■ **WHAT TO DO**: Pick out and copy every line below that has the word "kreditas".
== TASK MATERIAL
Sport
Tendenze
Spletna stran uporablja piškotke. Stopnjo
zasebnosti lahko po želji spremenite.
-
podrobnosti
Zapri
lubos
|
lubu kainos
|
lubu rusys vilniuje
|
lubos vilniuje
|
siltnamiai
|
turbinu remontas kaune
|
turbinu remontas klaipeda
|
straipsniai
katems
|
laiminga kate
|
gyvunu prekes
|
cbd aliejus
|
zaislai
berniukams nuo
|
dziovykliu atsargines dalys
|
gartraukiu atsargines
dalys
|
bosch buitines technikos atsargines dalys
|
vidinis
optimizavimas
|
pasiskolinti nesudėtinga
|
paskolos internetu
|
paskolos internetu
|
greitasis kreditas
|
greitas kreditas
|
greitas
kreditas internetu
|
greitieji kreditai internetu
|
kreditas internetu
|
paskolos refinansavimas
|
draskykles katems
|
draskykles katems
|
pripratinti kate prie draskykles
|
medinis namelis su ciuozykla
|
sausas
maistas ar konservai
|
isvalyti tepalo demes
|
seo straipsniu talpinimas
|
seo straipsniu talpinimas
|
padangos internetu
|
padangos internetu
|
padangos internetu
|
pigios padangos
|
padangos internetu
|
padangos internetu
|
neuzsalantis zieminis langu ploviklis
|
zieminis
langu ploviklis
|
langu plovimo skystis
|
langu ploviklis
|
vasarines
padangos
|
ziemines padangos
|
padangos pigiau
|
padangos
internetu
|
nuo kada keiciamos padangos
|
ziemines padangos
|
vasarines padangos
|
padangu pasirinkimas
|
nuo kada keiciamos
====
== TASK MATERIAL
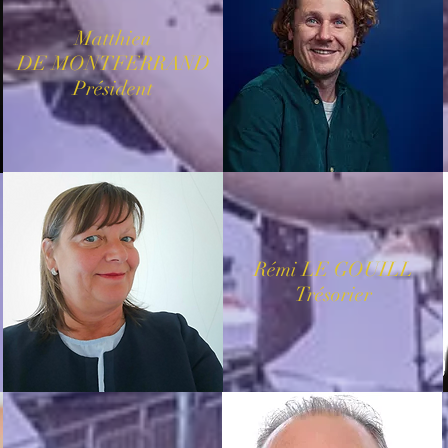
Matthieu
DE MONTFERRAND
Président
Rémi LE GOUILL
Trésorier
====
== TASK MATERIAL
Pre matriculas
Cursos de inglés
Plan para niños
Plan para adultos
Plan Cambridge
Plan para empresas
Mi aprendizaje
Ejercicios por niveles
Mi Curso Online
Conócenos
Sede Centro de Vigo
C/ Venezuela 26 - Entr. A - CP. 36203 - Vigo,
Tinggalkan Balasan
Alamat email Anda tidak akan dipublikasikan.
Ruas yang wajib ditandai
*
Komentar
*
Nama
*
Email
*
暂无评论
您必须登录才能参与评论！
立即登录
====
■ **WORKED SOLUTION**:
greitasis kreditas
greitas kreditas
kreditas internetu
kreditas internetu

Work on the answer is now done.